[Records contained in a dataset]
========================================

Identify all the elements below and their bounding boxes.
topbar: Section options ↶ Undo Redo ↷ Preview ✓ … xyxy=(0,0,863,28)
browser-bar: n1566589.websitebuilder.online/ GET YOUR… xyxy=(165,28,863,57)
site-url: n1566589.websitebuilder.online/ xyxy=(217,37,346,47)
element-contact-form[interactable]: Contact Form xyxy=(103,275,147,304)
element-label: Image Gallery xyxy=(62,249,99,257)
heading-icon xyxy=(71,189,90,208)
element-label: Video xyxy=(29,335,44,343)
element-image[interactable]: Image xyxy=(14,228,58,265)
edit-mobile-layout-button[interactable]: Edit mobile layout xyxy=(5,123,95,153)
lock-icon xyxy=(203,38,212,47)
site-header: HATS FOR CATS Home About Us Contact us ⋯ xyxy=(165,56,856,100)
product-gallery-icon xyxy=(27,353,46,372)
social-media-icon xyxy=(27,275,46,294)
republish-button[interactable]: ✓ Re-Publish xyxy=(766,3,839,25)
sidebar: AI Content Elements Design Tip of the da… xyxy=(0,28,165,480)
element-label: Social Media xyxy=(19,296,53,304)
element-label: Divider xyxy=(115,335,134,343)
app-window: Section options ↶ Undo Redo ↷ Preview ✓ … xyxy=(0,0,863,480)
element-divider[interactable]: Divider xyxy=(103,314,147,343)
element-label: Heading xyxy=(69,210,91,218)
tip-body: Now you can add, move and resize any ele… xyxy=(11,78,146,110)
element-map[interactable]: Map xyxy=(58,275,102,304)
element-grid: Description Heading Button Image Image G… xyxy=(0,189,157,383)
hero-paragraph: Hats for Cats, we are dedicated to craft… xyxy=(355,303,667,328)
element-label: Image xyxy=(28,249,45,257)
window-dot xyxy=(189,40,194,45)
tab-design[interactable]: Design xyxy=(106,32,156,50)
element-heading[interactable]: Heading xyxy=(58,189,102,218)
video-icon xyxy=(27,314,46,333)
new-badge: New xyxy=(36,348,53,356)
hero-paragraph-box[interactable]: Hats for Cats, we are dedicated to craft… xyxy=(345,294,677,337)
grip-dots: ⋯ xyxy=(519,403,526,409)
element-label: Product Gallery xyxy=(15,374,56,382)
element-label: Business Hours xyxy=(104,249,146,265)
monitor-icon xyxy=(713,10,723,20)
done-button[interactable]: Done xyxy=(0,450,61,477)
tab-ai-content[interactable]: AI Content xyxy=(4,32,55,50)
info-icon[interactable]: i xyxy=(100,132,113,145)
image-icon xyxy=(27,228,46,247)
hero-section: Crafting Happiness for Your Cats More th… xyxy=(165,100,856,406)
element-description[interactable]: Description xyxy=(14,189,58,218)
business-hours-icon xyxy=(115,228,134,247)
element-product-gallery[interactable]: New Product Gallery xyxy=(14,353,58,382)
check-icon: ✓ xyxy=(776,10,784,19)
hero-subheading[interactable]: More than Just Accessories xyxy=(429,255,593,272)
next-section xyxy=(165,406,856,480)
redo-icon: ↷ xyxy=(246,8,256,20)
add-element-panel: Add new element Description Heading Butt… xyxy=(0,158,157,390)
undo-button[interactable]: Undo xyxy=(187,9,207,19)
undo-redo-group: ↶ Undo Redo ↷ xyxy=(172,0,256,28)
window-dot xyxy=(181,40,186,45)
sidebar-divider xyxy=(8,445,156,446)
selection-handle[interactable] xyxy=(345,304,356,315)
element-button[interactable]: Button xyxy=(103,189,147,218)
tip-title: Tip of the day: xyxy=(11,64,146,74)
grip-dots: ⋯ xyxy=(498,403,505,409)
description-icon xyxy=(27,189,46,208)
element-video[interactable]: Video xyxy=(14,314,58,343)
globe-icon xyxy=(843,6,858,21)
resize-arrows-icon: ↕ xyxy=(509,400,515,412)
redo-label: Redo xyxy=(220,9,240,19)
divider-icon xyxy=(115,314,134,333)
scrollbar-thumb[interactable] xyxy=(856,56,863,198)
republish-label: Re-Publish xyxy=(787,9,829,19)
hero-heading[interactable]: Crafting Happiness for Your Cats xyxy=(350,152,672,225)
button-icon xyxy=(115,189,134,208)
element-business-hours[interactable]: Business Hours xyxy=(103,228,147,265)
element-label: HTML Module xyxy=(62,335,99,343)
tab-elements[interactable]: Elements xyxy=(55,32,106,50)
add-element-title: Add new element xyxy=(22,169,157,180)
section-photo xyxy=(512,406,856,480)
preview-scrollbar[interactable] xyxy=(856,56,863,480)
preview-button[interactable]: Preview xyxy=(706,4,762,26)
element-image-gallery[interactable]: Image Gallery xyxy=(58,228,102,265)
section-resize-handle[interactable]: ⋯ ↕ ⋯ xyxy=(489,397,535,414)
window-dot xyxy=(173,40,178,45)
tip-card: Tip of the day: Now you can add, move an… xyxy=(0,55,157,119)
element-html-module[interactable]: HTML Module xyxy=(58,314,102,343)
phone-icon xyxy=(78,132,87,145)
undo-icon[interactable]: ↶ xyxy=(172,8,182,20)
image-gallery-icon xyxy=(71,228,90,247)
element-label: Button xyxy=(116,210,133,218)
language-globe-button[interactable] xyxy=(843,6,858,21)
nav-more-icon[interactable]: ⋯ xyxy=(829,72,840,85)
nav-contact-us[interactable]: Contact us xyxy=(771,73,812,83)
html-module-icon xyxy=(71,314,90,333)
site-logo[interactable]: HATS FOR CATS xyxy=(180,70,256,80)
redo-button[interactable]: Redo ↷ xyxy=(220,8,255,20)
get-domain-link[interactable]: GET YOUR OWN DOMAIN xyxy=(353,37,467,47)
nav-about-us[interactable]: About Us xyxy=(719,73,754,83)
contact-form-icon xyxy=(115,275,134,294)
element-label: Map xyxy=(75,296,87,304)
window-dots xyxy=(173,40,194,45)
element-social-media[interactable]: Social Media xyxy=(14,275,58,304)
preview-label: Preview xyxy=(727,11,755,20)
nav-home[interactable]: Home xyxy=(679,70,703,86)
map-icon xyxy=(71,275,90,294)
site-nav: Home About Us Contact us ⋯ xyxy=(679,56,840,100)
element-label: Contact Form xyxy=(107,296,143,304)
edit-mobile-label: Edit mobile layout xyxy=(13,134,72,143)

========================================

**About this exercise**.
Print the entries above exactly as they were written, down to the last line.

**Answer for this exercise**.
Identify all the elements below and their bounding boxes.
topbar: Section options ↶ Undo Redo ↷ Preview ✓ … xyxy=(0,0,863,28)
browser-bar: n1566589.websitebuilder.online/ GET YOUR… xyxy=(165,28,863,57)
site-url: n1566589.websitebuilder.online/ xyxy=(217,37,346,47)
element-contact-form[interactable]: Contact Form xyxy=(103,275,147,304)
element-label: Image Gallery xyxy=(62,249,99,257)
heading-icon xyxy=(71,189,90,208)
element-label: Video xyxy=(29,335,44,343)
element-image[interactable]: Image xyxy=(14,228,58,265)
edit-mobile-layout-button[interactable]: Edit mobile layout xyxy=(5,123,95,153)
lock-icon xyxy=(203,38,212,47)
site-header: HATS FOR CATS Home About Us Contact us ⋯ xyxy=(165,56,856,100)
product-gallery-icon xyxy=(27,353,46,372)
social-media-icon xyxy=(27,275,46,294)
republish-button[interactable]: ✓ Re-Publish xyxy=(766,3,839,25)
sidebar: AI Content Elements Design Tip of the da… xyxy=(0,28,165,480)
element-label: Social Media xyxy=(19,296,53,304)
element-label: Divider xyxy=(115,335,134,343)
app-window: Section options ↶ Undo Redo ↷ Preview ✓ … xyxy=(0,0,863,480)
element-divider[interactable]: Divider xyxy=(103,314,147,343)
element-label: Heading xyxy=(69,210,91,218)
tip-body: Now you can add, move and resize any ele… xyxy=(11,78,146,110)
element-map[interactable]: Map xyxy=(58,275,102,304)
element-grid: Description Heading Button Image Image G… xyxy=(0,189,157,383)
hero-paragraph: Hats for Cats, we are dedicated to craft… xyxy=(355,303,667,328)
element-label: Image xyxy=(28,249,45,257)
window-dot xyxy=(189,40,194,45)
tab-design[interactable]: Design xyxy=(106,32,156,50)
element-heading[interactable]: Heading xyxy=(58,189,102,218)
video-icon xyxy=(27,314,46,333)
new-badge: New xyxy=(36,348,53,356)
hero-paragraph-box[interactable]: Hats for Cats, we are dedicated to craft… xyxy=(345,294,677,337)
grip-dots: ⋯ xyxy=(519,403,526,409)
element-label: Product Gallery xyxy=(15,374,56,382)
element-label: Business Hours xyxy=(104,249,146,265)
monitor-icon xyxy=(713,10,723,20)
done-button[interactable]: Done xyxy=(0,450,61,477)
tab-ai-content[interactable]: AI Content xyxy=(4,32,55,50)
info-icon[interactable]: i xyxy=(100,132,113,145)
image-icon xyxy=(27,228,46,247)
hero-section: Crafting Happiness for Your Cats More th… xyxy=(165,100,856,406)
element-description[interactable]: Description xyxy=(14,189,58,218)
business-hours-icon xyxy=(115,228,134,247)
element-product-gallery[interactable]: New Product Gallery xyxy=(14,353,58,382)
check-icon: ✓ xyxy=(776,10,784,19)
hero-subheading[interactable]: More than Just Accessories xyxy=(429,255,593,272)
next-section xyxy=(165,406,856,480)
redo-icon: ↷ xyxy=(246,8,256,20)
add-element-panel: Add new element Description Heading Butt… xyxy=(0,158,157,390)
undo-button[interactable]: Undo xyxy=(187,9,207,19)
undo-redo-group: ↶ Undo Redo ↷ xyxy=(172,0,256,28)
window-dot xyxy=(181,40,186,45)
sidebar-divider xyxy=(8,445,156,446)
selection-handle[interactable] xyxy=(345,304,356,315)
element-button[interactable]: Button xyxy=(103,189,147,218)
tip-title: Tip of the day: xyxy=(11,64,146,74)
grip-dots: ⋯ xyxy=(498,403,505,409)
description-icon xyxy=(27,189,46,208)
element-video[interactable]: Video xyxy=(14,314,58,343)
globe-icon xyxy=(843,6,858,21)
resize-arrows-icon: ↕ xyxy=(509,400,515,412)
redo-label: Redo xyxy=(220,9,240,19)
divider-icon xyxy=(115,314,134,333)
scrollbar-thumb[interactable] xyxy=(856,56,863,198)
republish-label: Re-Publish xyxy=(787,9,829,19)
hero-heading[interactable]: Crafting Happiness for Your Cats xyxy=(350,152,672,225)
button-icon xyxy=(115,189,134,208)
element-business-hours[interactable]: Business Hours xyxy=(103,228,147,265)
element-label: HTML Module xyxy=(62,335,99,343)
tab-elements[interactable]: Elements xyxy=(55,32,106,50)
add-element-title: Add new element xyxy=(22,169,157,180)
section-photo xyxy=(512,406,856,480)
preview-scrollbar[interactable] xyxy=(856,56,863,480)
preview-button[interactable]: Preview xyxy=(706,4,762,26)
element-image-gallery[interactable]: Image Gallery xyxy=(58,228,102,265)
section-resize-handle[interactable]: ⋯ ↕ ⋯ xyxy=(489,397,535,414)
window-dot xyxy=(173,40,178,45)
tip-card: Tip of the day: Now you can add, move an… xyxy=(0,55,157,119)
element-html-module[interactable]: HTML Module xyxy=(58,314,102,343)
phone-icon xyxy=(78,132,87,145)
undo-icon[interactable]: ↶ xyxy=(172,8,182,20)
image-gallery-icon xyxy=(71,228,90,247)
element-label: Button xyxy=(116,210,133,218)
language-globe-button[interactable] xyxy=(843,6,858,21)
nav-more-icon[interactable]: ⋯ xyxy=(829,72,840,85)
nav-contact-us[interactable]: Contact us xyxy=(771,73,812,83)
html-module-icon xyxy=(71,314,90,333)
site-logo[interactable]: HATS FOR CATS xyxy=(180,70,256,80)
redo-button[interactable]: Redo ↷ xyxy=(220,8,255,20)
get-domain-link[interactable]: GET YOUR OWN DOMAIN xyxy=(353,37,467,47)
nav-about-us[interactable]: About Us xyxy=(719,73,754,83)
contact-form-icon xyxy=(115,275,134,294)
element-label: Map xyxy=(75,296,87,304)
window-dots xyxy=(173,40,194,45)
element-social-media[interactable]: Social Media xyxy=(14,275,58,304)
preview-label: Preview xyxy=(727,11,755,20)
nav-home[interactable]: Home xyxy=(679,70,703,86)
map-icon xyxy=(71,275,90,294)
site-nav: Home About Us Contact us ⋯ xyxy=(679,56,840,100)
element-label: Contact Form xyxy=(107,296,143,304)
edit-mobile-label: Edit mobile layout xyxy=(13,134,72,143)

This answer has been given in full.